### About this exercise
Transcribe the entries below with complete accuracy, excluding the pictures.

Listed entries Block Start

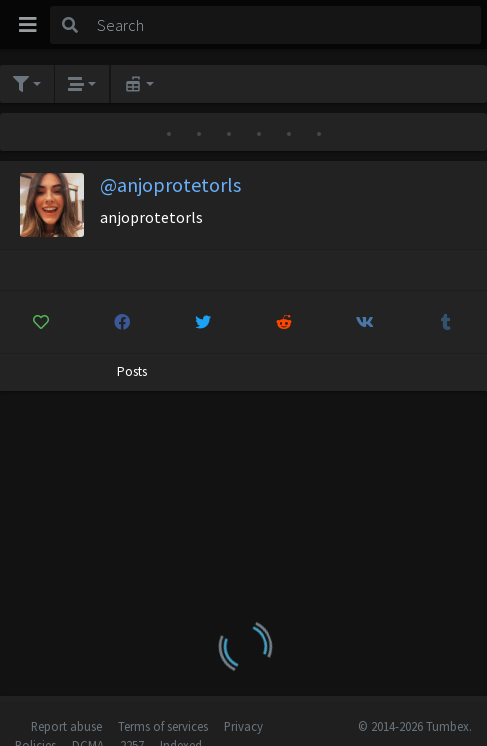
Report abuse (66, 726)
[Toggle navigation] (28, 25)
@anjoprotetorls (170, 184)
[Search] (285, 25)
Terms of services (163, 726)
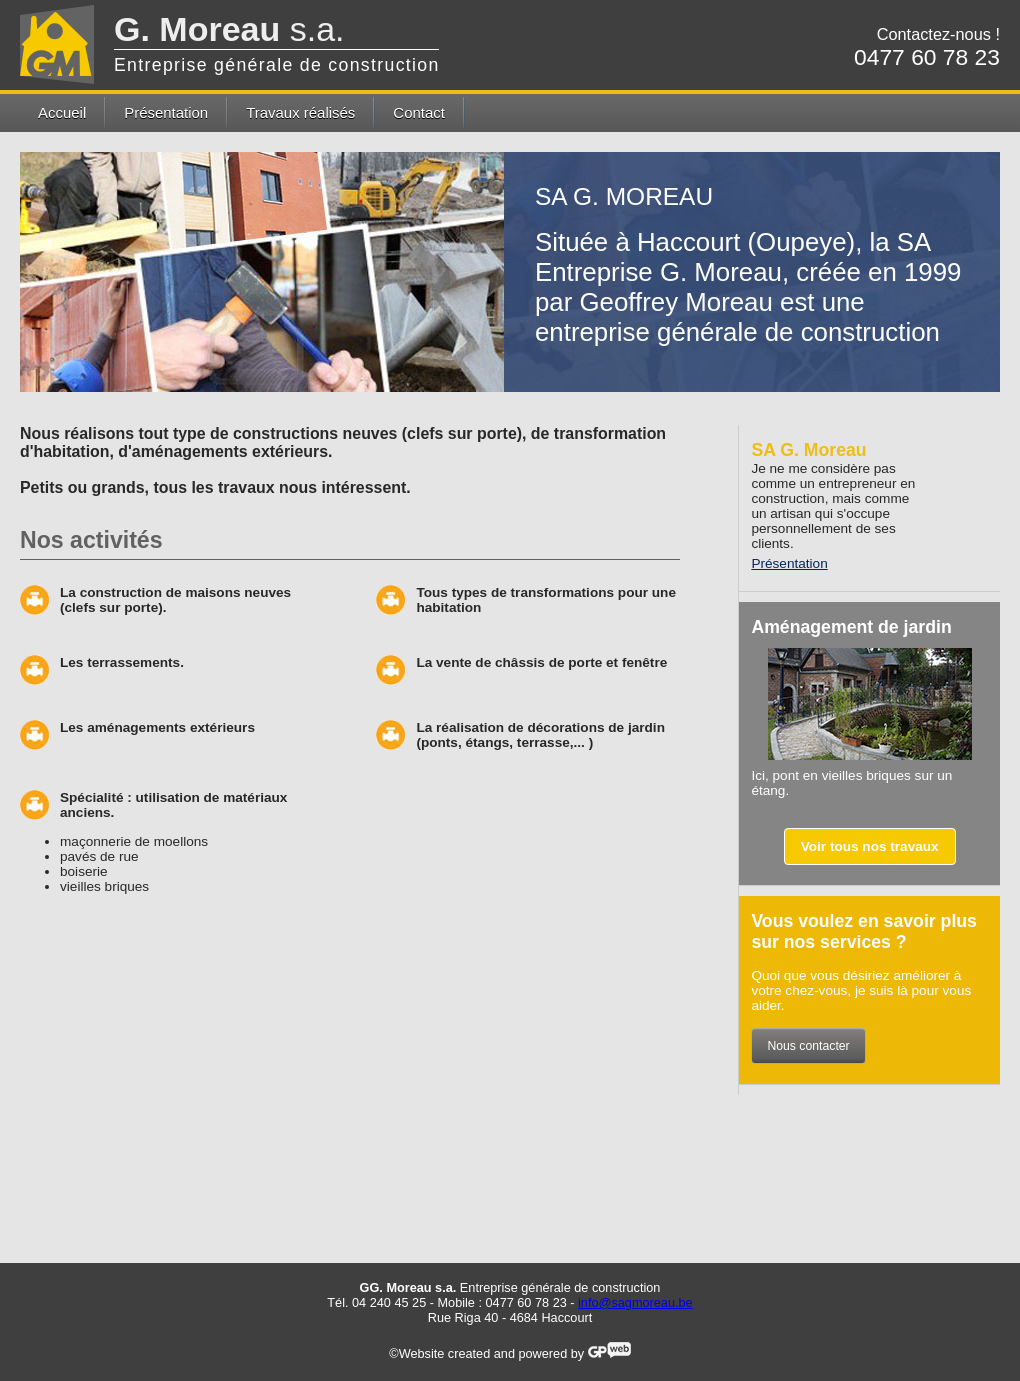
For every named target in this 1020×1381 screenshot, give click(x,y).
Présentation (166, 112)
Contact (419, 112)
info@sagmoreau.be (635, 1302)
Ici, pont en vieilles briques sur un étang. (851, 783)
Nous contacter (808, 1046)
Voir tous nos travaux (870, 846)
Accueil (62, 112)
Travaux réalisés (300, 112)
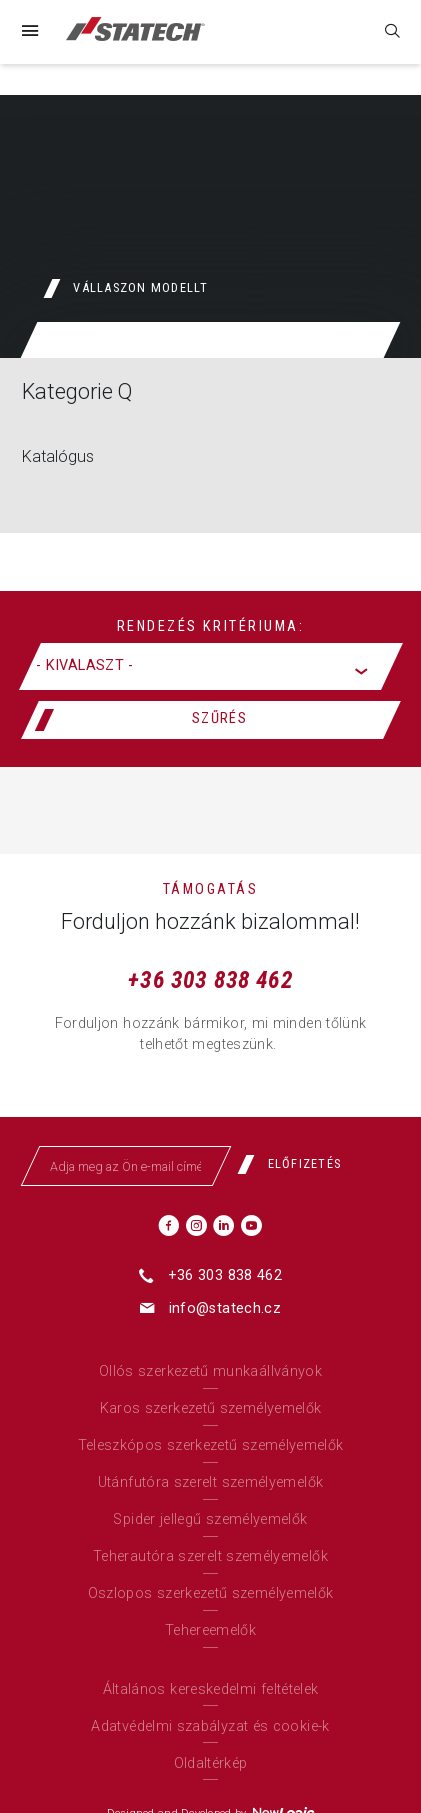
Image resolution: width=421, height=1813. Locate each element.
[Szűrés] (211, 720)
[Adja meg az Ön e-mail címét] (126, 1166)
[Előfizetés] (296, 1164)
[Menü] (29, 31)
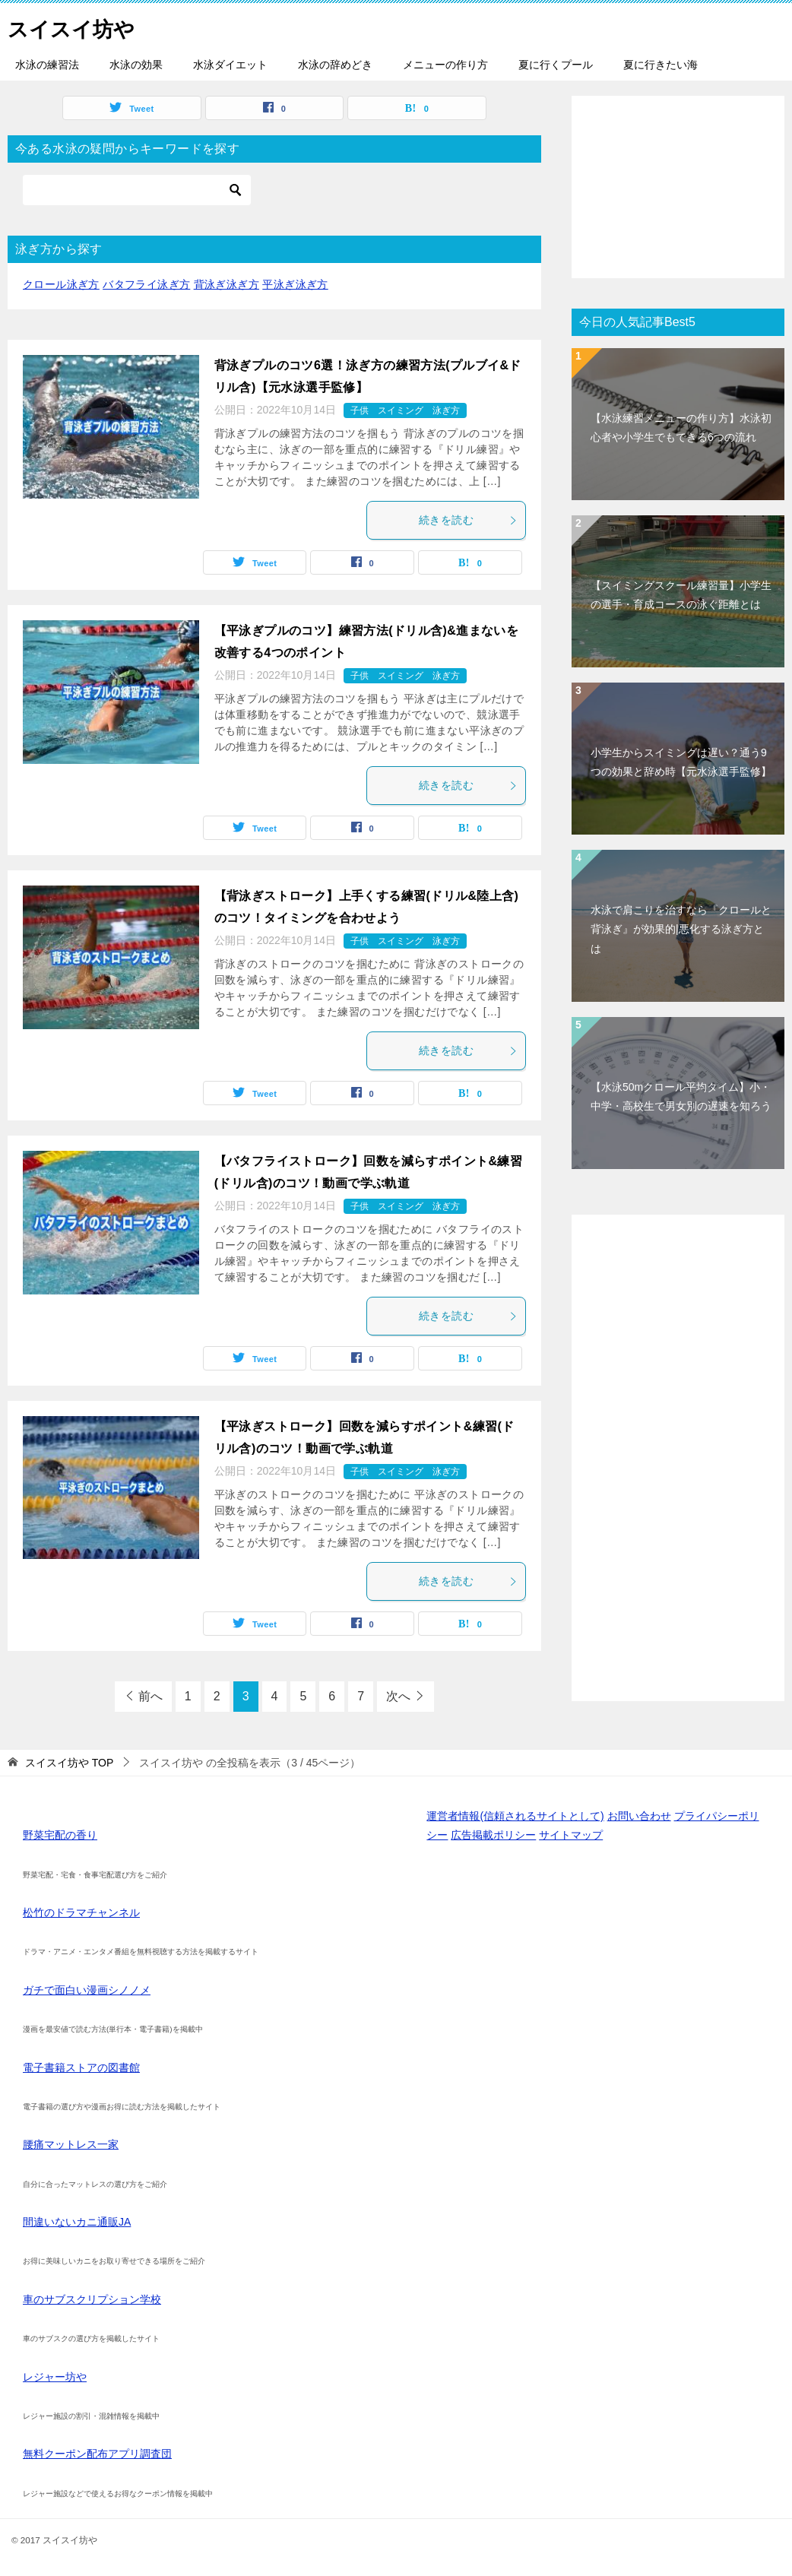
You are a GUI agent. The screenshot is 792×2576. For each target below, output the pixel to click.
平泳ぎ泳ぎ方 (295, 284)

Listed entries Block End

### Problem solution
Report abuse (66, 726)
[Toggle navigation] (28, 25)
@anjoprotetorls (170, 184)
[Search] (285, 25)
Terms of services (163, 726)
For every named target in this 1020×1381 screenshot, give click(x,y).
Présentation (166, 112)
Contact (419, 112)
info@sagmoreau.be (635, 1302)
Ici, pont en vieilles briques sur un étang. (851, 783)
Nous contacter (808, 1046)
Voir tous nos travaux (870, 846)
Accueil (62, 112)
Travaux réalisés (300, 112)
Image resolution: width=421, height=1813. Locate each element.
[Szűrés] (211, 720)
[Adja meg az Ön e-mail címét] (126, 1166)
[Előfizetés] (296, 1164)
[Menü] (29, 31)
You are a GUI agent. The screenshot is 792×2576. For each target below, output the pixel to click.
平泳ぎ泳ぎ方 (295, 284)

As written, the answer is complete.